The first conductive member 110 is divided into two parts 110-1 and 110-2 using the second conductive member 120, and the first part 110-1, which is relatively short in length, is used as a radiator. By doing so, the space A in the upper left corner of FIG. 1 surrounded by the second conductive member 120 and the second part 110-1 of the first conductive member 110 can be used for other types of antennas (e.g., GPS antennas, It can be used to place a Wi-Fi antenna). In addition, by extending the second conductive member 120 from the first conductive member 110, only one slit is formed in the first conductive member 110, thereby reducing the number of slits and minimizing damage to the external design of the electronic device. .
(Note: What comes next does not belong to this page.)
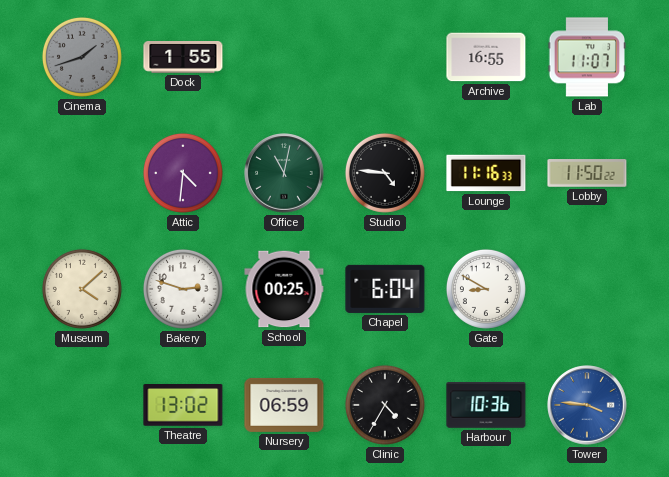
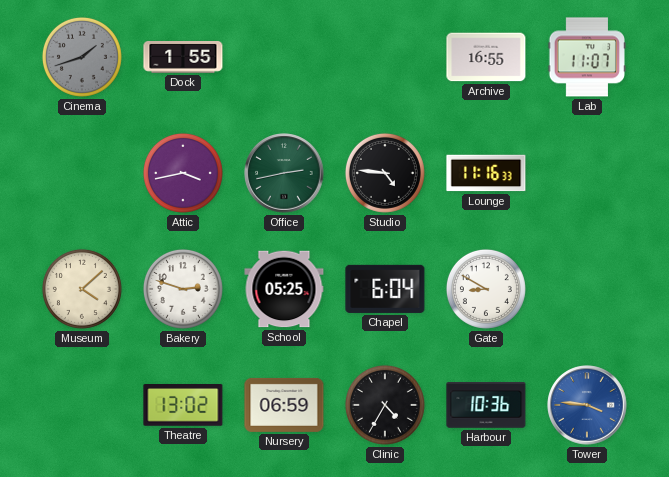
Attic: 4:31 -> 3:43
Office: 11:02 -> 2:43
Lobby: 11:50 -> none
School: 00:25 -> 05:25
The circuit board 140 is installed in the internal space formed by the first conductive member 110. The circuit board 140 is equipped with circuits and elements for operating an electronic device, and includes a power supply unit 140a and a ground plane 140b, as shown in FIG. 1 .
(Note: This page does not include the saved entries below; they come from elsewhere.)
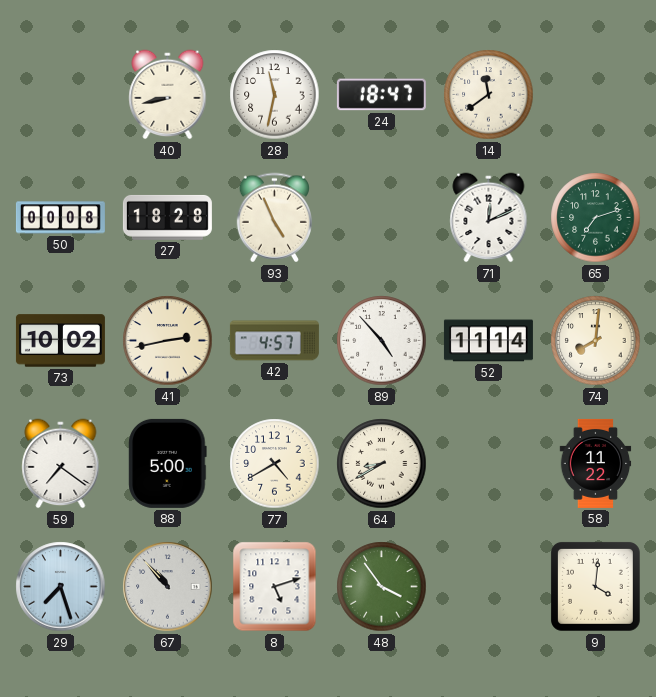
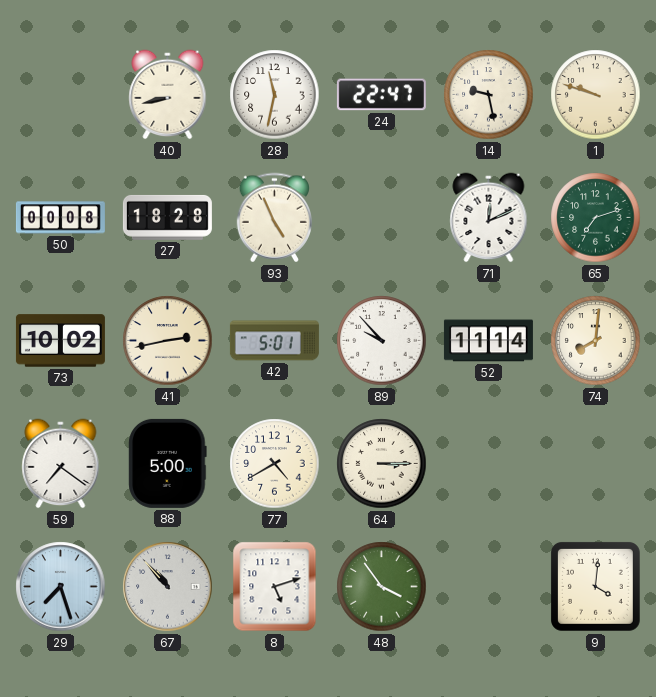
24: 18:47 -> 22:47
14: 11:39 -> 9:28
1: none -> 9:48
42: 4:57 -> 5:01
89: 4:53 -> 9:53
64: 8:40 -> 3:15
58: 11:22 -> none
The first radiator 130 has a T-shape with one end electrically connected to the power feeder 140a and the other end branched into two branches 130a and 130b. As shown in FIG. 1, the lengths of the two branches 130a and 130b of the first radiator 130 are different from each other, and specifically, the first branch 130a is longer than the second branch 130b. The first radiator 130 resonates in the high frequency band and the intermediate frequency band among the frequency bands covered by the antenna device 100. Preferably, because the first prong 130a is longer than the second prong 130b, the first prong 130a resonates in a mid-frequency band and the second prong 130b resonates in a high frequency band. Here, the high frequency band (High Band) is 2300MHz to 2690MHz, as shown in Figure 2, and the middle frequency band (Middle Band) is 1710MHz to 2170MHz. Preferably, the first prong 130a has an electrical length of about 25 mm.
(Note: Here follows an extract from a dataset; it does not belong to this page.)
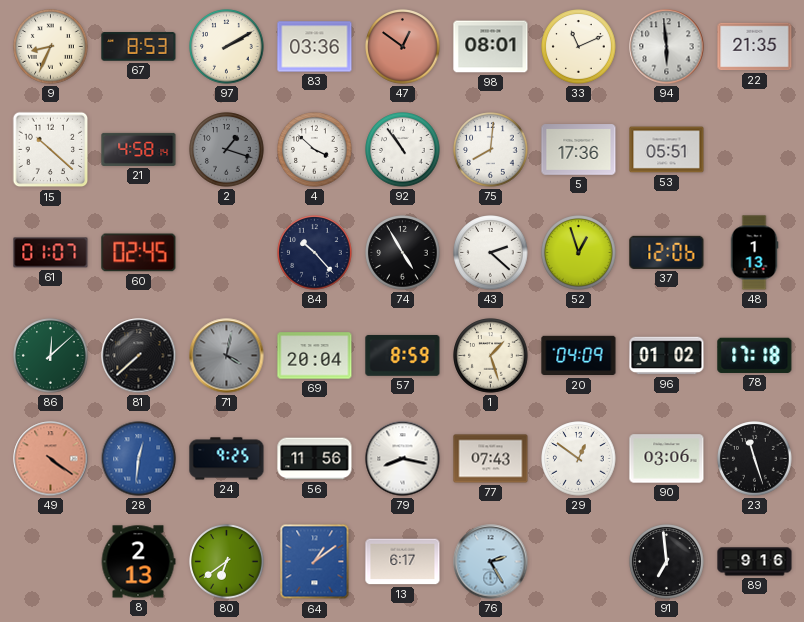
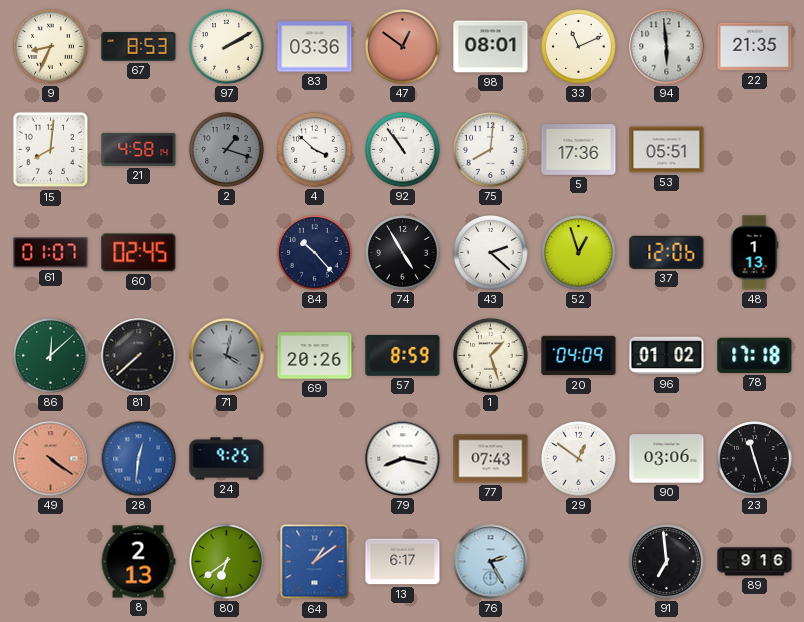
15: 10:22 -> 8:01
69: 20:04 -> 20:26
56: 11:56 -> none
As shown in FIG. 1, a capacitor 150 exists between the second prong 130b of the first radiator 130 and the ground plane 140b of the circuit board 140. The capacitor 150 is used to couple the current flowing from the power supply unit 140a to the second branch 130b of the first radiator 130 to the ground plane 140b, and determines the electrical length of the second branch 130b. Compensate. In general, the antenna should have an electrical length of 1/4 of the wavelength (λ). However, due to limitations in the internal space of the electronic device, the second prong 130b in this embodiment has an electrical length shorter than the required electrical length. Therefore, the capacitor 150 is installed between the second branch 130b and the ground plane 140b to compensate for the short electrical length of the second branch 130b to adjust the resonance frequency and bandwidth. By shortening the length of the second prong 130b of the first radiator 130, miniaturization and weight reduction of the electronic device can be achieved. For example, the electrical length of the second branch 130b should be about 10 mm, but the length can be reduced by about 3 mm by adjusting the capacity (capacitance) of the capacitor 150.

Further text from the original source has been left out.